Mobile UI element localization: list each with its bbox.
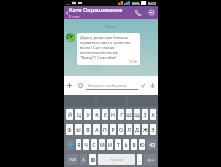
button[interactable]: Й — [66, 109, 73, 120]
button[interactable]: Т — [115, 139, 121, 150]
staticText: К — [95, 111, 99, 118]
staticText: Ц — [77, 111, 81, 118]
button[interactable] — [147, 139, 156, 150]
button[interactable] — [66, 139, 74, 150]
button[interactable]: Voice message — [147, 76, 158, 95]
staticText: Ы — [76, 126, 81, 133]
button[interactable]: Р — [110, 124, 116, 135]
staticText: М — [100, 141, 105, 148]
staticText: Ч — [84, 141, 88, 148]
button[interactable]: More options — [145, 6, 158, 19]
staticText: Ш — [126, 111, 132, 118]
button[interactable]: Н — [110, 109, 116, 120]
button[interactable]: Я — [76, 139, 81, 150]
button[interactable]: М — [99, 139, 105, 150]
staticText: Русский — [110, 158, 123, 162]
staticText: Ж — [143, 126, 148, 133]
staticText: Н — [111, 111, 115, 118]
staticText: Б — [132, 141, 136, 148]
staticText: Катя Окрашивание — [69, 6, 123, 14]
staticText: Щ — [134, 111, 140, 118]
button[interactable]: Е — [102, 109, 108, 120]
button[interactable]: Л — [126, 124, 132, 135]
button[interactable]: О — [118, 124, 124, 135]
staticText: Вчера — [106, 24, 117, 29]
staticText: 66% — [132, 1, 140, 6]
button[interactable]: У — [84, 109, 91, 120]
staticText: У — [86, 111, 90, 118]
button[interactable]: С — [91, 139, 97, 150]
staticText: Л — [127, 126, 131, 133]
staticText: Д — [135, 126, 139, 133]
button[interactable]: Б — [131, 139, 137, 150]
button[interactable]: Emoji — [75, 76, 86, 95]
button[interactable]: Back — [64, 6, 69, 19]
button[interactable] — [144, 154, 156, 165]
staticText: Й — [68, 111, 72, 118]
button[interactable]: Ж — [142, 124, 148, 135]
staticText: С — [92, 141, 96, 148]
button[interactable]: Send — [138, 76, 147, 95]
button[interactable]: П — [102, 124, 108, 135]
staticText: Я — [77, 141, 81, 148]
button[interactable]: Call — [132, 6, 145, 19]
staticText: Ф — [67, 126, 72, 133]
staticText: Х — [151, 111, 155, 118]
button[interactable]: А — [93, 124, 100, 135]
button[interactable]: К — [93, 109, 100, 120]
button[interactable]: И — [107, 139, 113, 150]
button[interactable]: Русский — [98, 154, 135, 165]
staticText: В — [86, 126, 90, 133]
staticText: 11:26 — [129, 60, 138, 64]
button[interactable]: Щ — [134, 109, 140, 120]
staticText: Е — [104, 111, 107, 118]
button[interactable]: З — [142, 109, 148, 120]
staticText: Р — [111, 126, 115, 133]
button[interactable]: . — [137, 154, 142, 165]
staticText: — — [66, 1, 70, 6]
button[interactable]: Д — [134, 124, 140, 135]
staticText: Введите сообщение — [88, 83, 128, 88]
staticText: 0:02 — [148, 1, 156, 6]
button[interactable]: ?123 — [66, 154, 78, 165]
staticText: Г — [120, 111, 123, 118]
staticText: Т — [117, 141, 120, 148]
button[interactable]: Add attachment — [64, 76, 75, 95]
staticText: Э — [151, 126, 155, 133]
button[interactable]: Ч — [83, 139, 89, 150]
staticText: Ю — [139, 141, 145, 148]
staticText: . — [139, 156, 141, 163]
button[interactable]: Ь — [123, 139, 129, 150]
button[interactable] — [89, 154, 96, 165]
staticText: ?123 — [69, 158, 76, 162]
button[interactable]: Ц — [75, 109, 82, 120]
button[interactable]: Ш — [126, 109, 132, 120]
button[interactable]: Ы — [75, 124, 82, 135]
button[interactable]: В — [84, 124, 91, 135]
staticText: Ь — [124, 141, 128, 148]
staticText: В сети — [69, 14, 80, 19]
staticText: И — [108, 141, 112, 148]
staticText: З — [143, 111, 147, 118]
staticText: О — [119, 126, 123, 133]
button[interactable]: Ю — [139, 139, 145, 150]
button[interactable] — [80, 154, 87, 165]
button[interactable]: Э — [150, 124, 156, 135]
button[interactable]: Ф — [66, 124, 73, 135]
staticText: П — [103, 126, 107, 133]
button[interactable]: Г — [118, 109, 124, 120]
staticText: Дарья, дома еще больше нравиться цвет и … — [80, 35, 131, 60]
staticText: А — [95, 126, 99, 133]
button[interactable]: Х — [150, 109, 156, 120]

········

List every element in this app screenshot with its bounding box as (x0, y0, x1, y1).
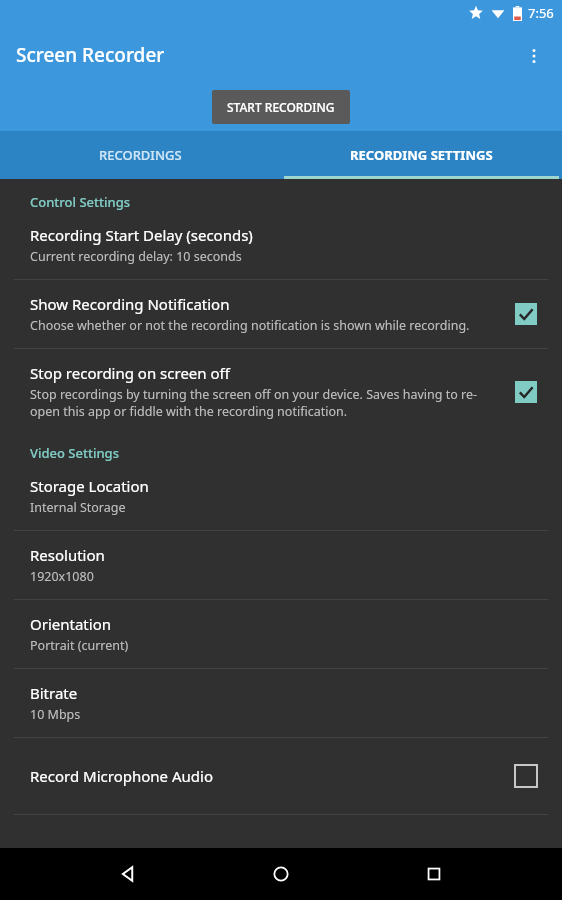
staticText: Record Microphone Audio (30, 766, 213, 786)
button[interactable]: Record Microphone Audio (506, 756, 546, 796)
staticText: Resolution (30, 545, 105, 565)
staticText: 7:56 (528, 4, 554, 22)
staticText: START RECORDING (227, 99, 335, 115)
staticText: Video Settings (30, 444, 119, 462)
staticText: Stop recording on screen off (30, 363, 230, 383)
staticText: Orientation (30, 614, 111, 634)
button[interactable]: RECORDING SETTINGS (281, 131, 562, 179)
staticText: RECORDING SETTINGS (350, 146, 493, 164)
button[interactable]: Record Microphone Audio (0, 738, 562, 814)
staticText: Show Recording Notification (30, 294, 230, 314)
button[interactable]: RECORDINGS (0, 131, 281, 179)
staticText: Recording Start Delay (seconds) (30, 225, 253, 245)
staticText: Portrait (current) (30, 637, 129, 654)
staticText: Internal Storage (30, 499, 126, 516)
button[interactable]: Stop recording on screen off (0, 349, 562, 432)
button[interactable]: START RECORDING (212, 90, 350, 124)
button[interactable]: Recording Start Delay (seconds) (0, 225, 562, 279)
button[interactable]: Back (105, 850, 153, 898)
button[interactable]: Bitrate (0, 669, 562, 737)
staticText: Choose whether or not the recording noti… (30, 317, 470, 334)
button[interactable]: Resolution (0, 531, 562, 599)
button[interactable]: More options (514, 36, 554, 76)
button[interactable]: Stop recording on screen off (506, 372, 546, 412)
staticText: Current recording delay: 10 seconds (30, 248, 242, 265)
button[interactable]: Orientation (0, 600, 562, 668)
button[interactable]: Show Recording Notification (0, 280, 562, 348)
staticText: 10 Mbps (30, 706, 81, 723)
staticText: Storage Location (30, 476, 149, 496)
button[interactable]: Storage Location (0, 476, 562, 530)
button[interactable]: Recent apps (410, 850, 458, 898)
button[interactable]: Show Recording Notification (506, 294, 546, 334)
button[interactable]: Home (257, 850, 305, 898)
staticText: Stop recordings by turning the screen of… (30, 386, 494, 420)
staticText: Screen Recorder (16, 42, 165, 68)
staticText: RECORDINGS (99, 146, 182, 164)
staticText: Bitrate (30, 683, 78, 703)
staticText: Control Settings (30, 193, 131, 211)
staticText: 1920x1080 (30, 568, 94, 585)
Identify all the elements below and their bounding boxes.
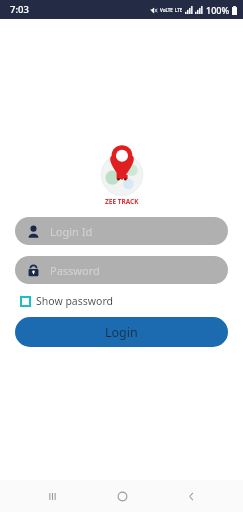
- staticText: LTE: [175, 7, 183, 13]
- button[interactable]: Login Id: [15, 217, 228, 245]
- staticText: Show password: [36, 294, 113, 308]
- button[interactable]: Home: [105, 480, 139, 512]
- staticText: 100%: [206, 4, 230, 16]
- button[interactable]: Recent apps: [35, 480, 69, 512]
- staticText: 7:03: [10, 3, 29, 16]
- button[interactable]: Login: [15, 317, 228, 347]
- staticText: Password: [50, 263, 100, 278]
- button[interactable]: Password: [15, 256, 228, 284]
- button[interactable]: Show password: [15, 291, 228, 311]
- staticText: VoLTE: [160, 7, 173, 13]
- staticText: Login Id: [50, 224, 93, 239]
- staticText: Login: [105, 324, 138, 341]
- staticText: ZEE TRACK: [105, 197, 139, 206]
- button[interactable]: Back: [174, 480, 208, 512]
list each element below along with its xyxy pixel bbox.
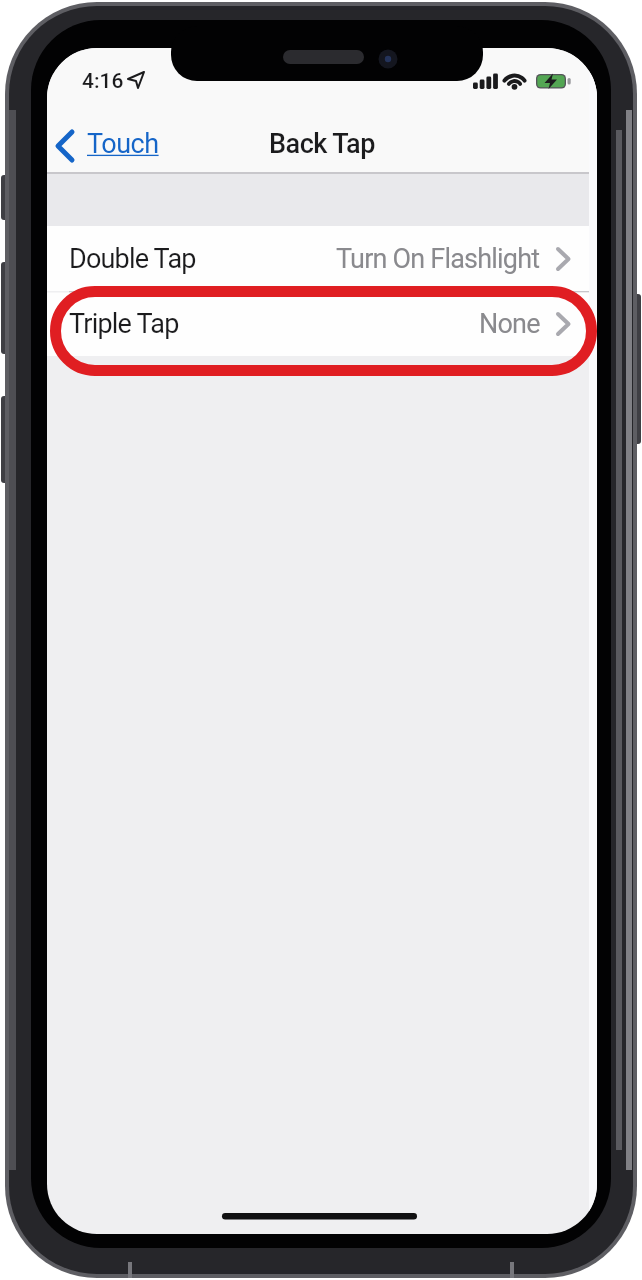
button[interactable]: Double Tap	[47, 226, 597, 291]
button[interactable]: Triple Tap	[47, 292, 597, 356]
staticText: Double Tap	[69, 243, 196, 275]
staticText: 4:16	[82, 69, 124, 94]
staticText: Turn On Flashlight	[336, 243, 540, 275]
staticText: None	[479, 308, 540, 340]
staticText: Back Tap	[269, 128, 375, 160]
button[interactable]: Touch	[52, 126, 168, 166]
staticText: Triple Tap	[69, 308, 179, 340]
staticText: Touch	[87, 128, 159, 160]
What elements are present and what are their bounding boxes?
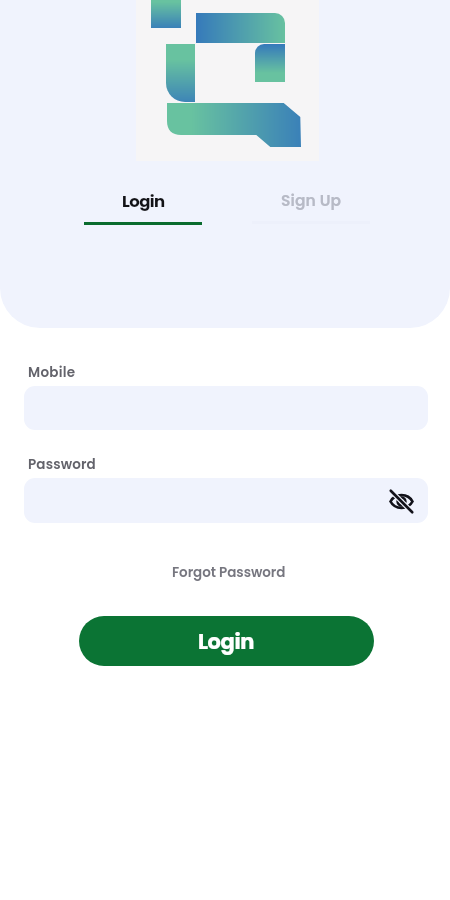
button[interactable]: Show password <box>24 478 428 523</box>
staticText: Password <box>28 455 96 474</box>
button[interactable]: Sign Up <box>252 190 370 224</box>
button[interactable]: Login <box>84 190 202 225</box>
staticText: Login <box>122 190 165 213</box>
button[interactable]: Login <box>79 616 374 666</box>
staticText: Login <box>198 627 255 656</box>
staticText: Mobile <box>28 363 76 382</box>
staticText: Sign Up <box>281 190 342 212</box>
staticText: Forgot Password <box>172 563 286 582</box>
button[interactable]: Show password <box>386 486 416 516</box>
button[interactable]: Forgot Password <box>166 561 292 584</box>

········

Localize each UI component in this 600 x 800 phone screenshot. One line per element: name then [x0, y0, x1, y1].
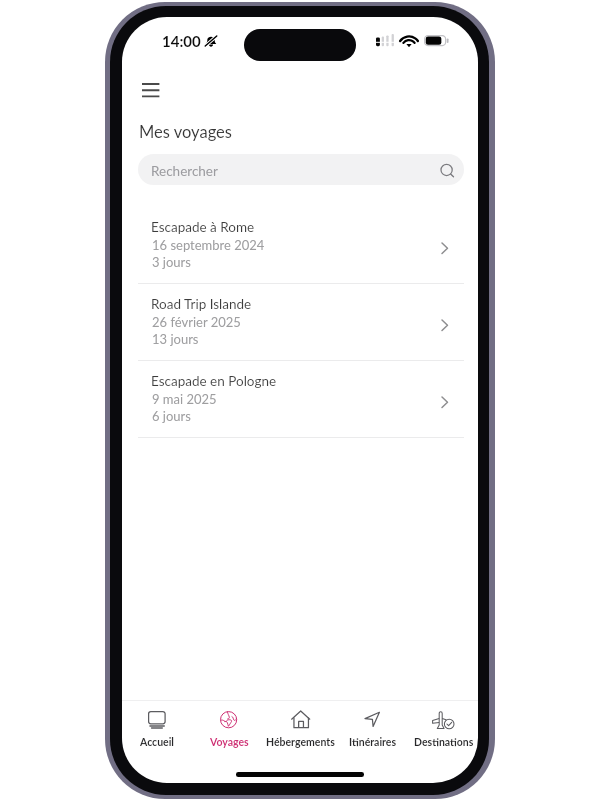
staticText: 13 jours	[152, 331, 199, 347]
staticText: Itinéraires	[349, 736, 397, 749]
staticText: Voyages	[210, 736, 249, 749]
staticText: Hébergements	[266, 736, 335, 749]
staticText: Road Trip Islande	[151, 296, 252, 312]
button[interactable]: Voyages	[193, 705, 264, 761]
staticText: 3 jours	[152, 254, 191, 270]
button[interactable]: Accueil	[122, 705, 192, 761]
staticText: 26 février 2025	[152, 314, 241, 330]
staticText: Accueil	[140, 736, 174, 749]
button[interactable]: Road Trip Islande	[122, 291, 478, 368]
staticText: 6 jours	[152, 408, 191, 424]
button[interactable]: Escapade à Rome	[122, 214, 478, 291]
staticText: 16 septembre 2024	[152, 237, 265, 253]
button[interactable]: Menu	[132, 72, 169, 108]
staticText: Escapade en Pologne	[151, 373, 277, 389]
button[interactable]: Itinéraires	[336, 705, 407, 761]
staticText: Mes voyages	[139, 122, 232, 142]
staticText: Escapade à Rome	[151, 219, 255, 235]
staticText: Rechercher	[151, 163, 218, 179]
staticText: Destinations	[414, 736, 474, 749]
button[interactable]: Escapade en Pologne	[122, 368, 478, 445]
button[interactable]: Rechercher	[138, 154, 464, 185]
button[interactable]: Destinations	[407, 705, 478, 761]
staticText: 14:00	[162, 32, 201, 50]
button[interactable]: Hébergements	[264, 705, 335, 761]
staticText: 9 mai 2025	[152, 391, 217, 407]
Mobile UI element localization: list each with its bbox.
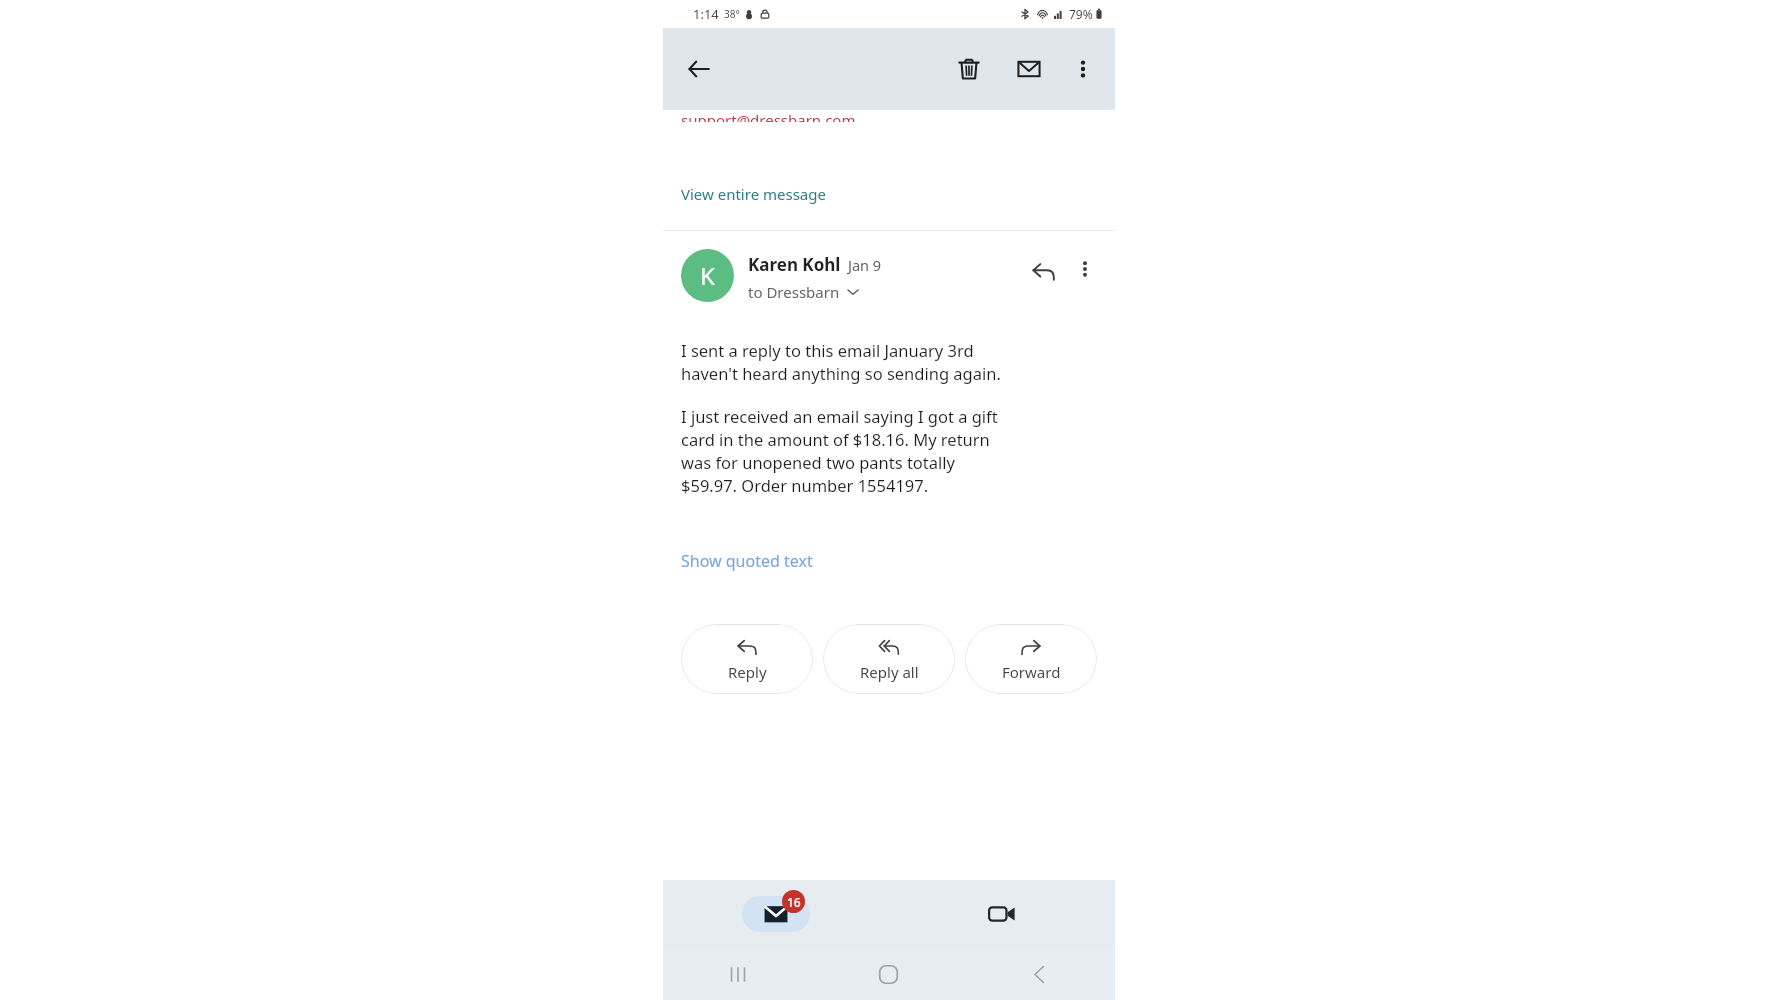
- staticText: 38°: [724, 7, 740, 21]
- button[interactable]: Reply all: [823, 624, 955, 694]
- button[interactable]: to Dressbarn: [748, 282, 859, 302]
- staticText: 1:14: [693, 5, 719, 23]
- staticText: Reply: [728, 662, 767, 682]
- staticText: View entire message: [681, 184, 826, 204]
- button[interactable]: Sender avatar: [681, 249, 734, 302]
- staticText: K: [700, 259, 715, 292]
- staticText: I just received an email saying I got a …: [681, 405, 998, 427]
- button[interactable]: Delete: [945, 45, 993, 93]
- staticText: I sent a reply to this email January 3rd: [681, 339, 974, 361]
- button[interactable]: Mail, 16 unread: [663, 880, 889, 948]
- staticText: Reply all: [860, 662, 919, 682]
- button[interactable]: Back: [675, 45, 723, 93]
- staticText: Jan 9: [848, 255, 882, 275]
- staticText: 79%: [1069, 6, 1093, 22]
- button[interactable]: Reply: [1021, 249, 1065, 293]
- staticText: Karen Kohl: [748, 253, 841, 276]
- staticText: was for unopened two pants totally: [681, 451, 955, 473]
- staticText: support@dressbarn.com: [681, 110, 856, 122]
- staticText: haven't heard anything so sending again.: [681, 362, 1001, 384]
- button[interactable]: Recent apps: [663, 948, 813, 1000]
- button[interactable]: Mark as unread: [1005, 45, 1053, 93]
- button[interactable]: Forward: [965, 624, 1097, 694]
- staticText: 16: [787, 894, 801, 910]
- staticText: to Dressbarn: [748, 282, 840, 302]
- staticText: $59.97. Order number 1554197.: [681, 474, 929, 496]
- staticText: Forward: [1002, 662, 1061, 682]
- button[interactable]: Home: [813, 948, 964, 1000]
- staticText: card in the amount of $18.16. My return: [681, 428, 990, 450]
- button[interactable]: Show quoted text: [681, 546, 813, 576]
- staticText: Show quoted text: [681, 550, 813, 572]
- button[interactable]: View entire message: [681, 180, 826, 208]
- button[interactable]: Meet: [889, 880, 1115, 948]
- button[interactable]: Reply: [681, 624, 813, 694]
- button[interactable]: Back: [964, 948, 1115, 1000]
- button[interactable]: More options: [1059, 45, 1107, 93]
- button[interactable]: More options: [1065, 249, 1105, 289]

········

* Assignment *
Count the lines in the records above that contain the word "Escapade", and reply with that number alone.

* Solution to this problem *
4